An earlier shitty post on this shitty blog offered a simple method for proving that !!2^{50} < 3^{33}!! without calculating the values:

Take a heap of red beans of size !!2^{50}!! and a heap of navy beans of size !!3^{33}!!. Repeatedly remove one bean from each pile until the red pile is exhausted. At that point some navy beans will remain and the claim is proved.

Katara very correctly observed that this is incomplete, because it may not be clear how to carry out the instruction “take a heap of red beans of size…”.
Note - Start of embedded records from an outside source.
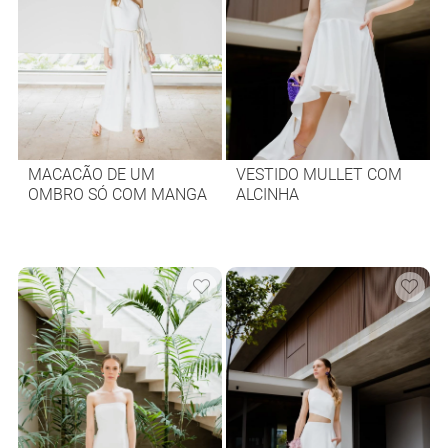
MACACÃO DE UM
VESTIDO MULLET COM
OMBRO SÓ COM MANGA
ALCINHA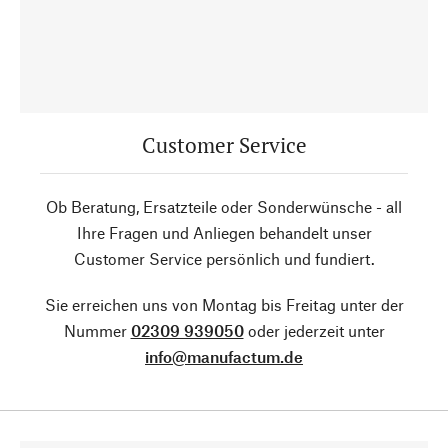
Customer Service
Ob Beratung, Ersatzteile oder Sonderwünsche - all
Ihre Fragen und Anliegen behandelt unser
Customer Service persönlich und fundiert.
Sie erreichen uns von Montag bis Freitag unter der
Nummer
02309 939050
oder jederzeit unter
info@manufactum.de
But there is a solution! Start with a heap of 32 red beans. Now double the size of the heap by adding one bean for each bean already in the heap; this can be done without any calculation or even counting:

  while any beans remain in the heap:
      transfer one bean to a secondary heap
      add a new bean to the secondary heap

You now have a heap of !!2^6!! beans. Repeat this doubling process 44 more times. One can similarly construct a heap of !!3^{33}!! navy beans without calculation.

This assumes that we can count as far as 44, which I think is not too unreasonable; I myself can usually get as far as 50 or even 65 on a good day. But if not, workarounds are available.

I will continue to resist the temptation to suggest that there is a deep and subtle point lurking here.